ASSIGNMENT: Exactly as written, copy the lines that run from the start of the data below to the line containing "Gyakori mellékhatások (10", both ends included.

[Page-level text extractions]
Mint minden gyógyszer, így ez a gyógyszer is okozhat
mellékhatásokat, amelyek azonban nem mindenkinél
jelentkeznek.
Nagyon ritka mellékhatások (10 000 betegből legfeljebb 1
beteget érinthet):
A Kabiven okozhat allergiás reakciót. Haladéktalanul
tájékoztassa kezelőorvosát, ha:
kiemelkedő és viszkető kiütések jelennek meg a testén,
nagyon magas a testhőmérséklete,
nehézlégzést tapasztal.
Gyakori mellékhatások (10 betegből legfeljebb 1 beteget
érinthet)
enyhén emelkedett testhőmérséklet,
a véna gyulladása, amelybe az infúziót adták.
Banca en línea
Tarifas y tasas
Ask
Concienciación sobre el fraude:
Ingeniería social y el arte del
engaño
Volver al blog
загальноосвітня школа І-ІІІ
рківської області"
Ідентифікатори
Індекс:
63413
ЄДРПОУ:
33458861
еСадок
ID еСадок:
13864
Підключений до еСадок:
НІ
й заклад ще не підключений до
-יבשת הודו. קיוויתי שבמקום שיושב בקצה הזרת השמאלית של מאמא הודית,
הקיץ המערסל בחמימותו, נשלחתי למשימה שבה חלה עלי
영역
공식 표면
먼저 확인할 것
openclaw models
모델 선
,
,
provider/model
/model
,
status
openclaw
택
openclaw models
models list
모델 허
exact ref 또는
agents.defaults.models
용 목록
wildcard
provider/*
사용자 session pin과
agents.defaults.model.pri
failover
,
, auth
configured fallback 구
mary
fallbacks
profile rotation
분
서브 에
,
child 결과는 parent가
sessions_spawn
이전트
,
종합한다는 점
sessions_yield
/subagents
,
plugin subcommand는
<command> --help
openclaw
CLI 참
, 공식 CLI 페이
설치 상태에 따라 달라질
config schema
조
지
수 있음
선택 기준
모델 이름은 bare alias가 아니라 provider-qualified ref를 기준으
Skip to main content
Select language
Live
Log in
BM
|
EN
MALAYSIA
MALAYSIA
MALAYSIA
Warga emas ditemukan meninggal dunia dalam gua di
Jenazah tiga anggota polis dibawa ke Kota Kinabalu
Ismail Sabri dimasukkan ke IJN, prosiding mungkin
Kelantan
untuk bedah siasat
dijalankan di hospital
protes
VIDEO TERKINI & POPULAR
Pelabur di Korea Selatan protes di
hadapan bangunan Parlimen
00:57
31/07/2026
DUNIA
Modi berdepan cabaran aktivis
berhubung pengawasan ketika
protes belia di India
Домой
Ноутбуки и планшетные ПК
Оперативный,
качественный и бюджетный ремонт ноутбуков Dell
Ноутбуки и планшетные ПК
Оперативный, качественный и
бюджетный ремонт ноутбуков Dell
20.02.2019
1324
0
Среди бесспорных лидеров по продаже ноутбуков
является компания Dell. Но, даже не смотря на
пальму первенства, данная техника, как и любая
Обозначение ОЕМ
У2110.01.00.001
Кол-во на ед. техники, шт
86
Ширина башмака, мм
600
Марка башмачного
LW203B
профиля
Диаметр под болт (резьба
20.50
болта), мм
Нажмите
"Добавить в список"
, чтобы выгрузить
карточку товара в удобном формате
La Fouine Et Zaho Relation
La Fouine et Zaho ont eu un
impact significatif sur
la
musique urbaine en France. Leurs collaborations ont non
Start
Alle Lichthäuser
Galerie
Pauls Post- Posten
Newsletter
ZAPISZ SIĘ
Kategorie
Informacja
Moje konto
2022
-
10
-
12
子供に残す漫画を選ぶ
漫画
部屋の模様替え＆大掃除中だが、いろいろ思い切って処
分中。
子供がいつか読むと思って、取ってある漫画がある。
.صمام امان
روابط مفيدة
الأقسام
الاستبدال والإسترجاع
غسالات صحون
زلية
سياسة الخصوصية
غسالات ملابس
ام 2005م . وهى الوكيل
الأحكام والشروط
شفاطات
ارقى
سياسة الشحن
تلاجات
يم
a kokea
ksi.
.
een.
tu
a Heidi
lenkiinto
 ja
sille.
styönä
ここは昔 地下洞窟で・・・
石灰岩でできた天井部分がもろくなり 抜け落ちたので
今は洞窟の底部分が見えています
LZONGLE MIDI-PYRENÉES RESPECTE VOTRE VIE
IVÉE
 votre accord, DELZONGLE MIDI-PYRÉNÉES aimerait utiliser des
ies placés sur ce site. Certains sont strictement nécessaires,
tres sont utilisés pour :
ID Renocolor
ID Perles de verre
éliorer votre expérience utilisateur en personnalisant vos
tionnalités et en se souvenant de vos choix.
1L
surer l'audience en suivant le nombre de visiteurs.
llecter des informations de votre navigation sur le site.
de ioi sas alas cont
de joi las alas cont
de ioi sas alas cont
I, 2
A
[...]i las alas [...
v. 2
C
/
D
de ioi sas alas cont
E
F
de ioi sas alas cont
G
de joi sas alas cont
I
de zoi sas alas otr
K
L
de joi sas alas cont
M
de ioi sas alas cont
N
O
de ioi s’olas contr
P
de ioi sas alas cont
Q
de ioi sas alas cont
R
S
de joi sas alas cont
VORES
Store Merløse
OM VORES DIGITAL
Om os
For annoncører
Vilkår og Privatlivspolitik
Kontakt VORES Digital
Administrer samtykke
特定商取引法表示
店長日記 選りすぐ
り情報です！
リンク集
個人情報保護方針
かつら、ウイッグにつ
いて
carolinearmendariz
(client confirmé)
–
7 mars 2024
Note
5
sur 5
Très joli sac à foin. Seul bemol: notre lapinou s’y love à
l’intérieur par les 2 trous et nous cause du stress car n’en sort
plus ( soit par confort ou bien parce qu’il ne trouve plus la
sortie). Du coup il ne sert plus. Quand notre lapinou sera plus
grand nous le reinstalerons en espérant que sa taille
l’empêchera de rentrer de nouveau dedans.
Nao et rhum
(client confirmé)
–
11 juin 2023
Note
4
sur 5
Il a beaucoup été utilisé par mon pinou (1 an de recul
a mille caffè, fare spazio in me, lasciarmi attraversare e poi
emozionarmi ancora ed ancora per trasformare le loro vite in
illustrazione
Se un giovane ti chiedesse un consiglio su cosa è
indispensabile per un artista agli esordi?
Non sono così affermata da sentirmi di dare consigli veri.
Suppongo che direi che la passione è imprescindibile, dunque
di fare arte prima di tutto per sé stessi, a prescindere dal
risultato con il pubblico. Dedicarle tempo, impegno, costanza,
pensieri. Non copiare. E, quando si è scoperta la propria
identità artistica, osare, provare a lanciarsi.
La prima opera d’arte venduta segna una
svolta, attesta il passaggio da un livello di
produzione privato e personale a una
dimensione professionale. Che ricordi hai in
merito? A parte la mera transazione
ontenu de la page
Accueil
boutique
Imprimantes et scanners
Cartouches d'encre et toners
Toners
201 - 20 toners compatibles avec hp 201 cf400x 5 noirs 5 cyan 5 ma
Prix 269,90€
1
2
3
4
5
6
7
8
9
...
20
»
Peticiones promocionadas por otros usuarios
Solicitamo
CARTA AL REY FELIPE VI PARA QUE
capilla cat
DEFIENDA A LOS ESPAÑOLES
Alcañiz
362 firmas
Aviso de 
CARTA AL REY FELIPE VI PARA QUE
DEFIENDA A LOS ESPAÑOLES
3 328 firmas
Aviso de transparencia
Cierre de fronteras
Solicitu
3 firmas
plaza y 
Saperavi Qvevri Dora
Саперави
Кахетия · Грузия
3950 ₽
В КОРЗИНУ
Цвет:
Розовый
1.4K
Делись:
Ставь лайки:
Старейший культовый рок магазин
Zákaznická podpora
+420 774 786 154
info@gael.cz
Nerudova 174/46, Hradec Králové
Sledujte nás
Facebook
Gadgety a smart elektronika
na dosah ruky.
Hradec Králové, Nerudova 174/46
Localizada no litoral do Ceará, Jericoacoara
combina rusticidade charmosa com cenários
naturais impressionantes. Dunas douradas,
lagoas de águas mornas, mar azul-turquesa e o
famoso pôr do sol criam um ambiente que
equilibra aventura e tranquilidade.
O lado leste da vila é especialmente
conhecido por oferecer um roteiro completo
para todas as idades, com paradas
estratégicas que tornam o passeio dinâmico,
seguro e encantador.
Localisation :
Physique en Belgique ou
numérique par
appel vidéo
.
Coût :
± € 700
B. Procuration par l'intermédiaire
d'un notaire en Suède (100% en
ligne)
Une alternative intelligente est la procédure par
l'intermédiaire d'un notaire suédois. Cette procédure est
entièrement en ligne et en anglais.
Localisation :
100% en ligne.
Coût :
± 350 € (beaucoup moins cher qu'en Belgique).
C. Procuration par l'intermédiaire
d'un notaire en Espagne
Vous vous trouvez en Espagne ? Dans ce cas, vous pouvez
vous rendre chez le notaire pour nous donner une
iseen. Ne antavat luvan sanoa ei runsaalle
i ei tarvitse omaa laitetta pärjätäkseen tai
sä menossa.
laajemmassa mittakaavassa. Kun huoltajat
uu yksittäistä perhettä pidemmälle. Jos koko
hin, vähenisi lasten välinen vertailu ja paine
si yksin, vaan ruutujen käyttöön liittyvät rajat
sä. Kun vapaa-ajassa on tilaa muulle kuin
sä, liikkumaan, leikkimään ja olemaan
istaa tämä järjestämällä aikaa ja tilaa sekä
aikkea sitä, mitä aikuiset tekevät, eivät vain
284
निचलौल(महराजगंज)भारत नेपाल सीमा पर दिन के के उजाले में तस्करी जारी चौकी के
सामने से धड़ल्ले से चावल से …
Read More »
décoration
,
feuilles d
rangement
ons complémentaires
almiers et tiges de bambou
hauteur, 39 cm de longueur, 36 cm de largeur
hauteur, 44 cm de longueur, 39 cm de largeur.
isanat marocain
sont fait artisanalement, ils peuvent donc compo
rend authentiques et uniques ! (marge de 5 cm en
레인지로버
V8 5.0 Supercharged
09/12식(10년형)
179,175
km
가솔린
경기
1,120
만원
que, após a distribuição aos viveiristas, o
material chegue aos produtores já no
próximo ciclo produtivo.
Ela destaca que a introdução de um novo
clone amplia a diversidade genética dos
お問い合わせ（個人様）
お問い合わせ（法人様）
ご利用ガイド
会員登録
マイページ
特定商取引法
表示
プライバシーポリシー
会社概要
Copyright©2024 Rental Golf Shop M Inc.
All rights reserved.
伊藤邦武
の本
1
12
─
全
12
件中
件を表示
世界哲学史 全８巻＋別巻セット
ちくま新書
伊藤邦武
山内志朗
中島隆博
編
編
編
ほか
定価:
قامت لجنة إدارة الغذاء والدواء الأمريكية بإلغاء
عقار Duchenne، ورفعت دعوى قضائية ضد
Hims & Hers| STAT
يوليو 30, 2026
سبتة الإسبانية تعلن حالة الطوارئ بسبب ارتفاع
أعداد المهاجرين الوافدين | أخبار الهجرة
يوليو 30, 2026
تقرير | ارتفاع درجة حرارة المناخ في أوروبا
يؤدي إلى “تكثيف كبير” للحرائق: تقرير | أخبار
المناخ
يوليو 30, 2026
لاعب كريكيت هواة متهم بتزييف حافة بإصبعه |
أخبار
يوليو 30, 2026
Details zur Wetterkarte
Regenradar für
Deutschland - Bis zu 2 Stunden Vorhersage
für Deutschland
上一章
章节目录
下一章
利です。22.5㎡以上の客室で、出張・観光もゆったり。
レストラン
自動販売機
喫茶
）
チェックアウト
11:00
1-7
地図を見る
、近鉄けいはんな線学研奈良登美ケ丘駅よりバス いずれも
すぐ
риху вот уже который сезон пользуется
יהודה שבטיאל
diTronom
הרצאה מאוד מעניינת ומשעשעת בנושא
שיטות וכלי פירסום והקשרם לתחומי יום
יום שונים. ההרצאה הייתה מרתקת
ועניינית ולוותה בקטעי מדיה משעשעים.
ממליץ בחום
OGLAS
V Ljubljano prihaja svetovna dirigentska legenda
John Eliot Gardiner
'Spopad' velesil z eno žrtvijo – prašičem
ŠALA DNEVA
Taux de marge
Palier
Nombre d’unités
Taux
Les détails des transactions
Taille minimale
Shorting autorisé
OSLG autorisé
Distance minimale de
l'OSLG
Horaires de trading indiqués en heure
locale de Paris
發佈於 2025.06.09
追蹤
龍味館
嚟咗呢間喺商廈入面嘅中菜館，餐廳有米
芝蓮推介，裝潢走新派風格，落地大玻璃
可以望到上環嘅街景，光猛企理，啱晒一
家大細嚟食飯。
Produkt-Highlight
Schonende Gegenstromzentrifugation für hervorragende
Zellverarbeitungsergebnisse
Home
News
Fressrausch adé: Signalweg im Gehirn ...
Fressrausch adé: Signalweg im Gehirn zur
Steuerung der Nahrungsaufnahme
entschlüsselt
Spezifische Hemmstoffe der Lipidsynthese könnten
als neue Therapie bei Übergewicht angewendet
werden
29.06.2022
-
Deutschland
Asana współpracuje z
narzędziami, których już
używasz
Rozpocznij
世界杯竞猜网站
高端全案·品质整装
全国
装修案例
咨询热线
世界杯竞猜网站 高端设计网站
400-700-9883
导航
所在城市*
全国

SOLUTION TO THE EXERCISE:
Mint minden gyógyszer, így ez a gyógyszer is okozhat
mellékhatásokat, amelyek azonban nem mindenkinél
jelentkeznek.
Nagyon ritka mellékhatások (10 000 betegből legfeljebb 1
beteget érinthet):
A Kabiven okozhat allergiás reakciót. Haladéktalanul
tájékoztassa kezelőorvosát, ha:
kiemelkedő és viszkető kiütések jelennek meg a testén,
nagyon magas a testhőmérséklete,
nehézlégzést tapasztal.
Gyakori mellékhatások (10 betegből legfeljebb 1 beteget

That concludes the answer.